## How to complete this task
When you print the records, keep every line identical to the original.

┌────────

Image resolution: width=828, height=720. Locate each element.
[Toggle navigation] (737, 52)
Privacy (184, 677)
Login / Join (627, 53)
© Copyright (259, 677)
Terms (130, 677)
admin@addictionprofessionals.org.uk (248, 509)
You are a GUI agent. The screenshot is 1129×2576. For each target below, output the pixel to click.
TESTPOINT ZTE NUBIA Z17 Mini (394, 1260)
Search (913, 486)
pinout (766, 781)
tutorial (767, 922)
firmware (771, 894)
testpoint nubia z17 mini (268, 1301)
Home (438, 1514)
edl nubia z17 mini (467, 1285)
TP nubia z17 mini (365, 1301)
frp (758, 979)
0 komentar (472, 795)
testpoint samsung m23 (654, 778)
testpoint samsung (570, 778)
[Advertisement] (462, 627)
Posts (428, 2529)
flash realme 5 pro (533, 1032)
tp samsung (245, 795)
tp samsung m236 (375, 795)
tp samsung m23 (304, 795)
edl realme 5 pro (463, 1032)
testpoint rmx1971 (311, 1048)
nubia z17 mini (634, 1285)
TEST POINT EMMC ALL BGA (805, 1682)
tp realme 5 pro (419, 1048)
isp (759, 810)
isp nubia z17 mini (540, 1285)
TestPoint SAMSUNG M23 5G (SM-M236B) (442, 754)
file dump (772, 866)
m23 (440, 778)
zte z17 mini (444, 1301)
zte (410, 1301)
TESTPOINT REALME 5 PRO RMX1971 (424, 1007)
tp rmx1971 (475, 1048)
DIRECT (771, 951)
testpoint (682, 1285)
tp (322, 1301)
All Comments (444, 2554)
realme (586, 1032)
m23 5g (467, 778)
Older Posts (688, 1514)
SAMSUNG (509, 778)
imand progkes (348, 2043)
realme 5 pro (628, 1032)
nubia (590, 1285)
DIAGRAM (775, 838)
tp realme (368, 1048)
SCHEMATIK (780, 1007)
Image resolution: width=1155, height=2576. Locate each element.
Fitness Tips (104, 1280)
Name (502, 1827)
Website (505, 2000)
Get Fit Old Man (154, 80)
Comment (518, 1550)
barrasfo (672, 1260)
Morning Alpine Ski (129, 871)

└────────

## Final answer
Image resolution: width=828, height=720. Locate each element.
[Toggle navigation] (737, 52)
Privacy (184, 677)
Login / Join (627, 53)
© Copyright (259, 677)
Terms (130, 677)
admin@addictionprofessionals.org.uk (248, 509)
You are a GUI agent. The screenshot is 1129×2576. For each target below, output the pixel to click.
TESTPOINT ZTE NUBIA Z17 Mini (394, 1260)
Search (913, 486)
pinout (766, 781)
tutorial (767, 922)
firmware (771, 894)
testpoint nubia z17 mini (268, 1301)
Home (438, 1514)
edl nubia z17 mini (467, 1285)
TP nubia z17 mini (365, 1301)
frp (758, 979)
0 komentar (472, 795)
testpoint samsung m23 (654, 778)
testpoint samsung (570, 778)
[Advertisement] (462, 627)
Posts (428, 2529)
flash realme 5 pro (533, 1032)
tp samsung (245, 795)
tp samsung m236 (375, 795)
tp samsung m23 (304, 795)
edl realme 5 pro (463, 1032)
testpoint rmx1971 (311, 1048)
nubia z17 mini (634, 1285)
TEST POINT EMMC ALL BGA (805, 1682)
tp realme 5 pro (419, 1048)
isp (759, 810)
isp nubia z17 mini (540, 1285)
TestPoint SAMSUNG M23 5G (SM-M236B) (442, 754)
file dump (772, 866)
m23 (440, 778)
zte z17 mini (444, 1301)
zte (410, 1301)
TESTPOINT REALME 5 PRO RMX1971 (424, 1007)
tp rmx1971 (475, 1048)
DIRECT (771, 951)
testpoint (682, 1285)
tp (322, 1301)
All Comments (444, 2554)
realme (586, 1032)
m23 5g (467, 778)
Older Posts (688, 1514)
SAMSUNG (509, 778)
imand progkes (348, 2043)
realme 5 pro (628, 1032)
nubia (590, 1285)
DIAGRAM (775, 838)
tp realme (368, 1048)
SCHEMATIK (780, 1007)
Image resolution: width=1155, height=2576. Locate each element.
Fitness Tips (104, 1280)
Name (502, 1827)
Website (505, 2000)
Get Fit Old Man (154, 80)
Comment (518, 1550)
barrasfo (672, 1260)
Morning Alpine Ski (129, 871)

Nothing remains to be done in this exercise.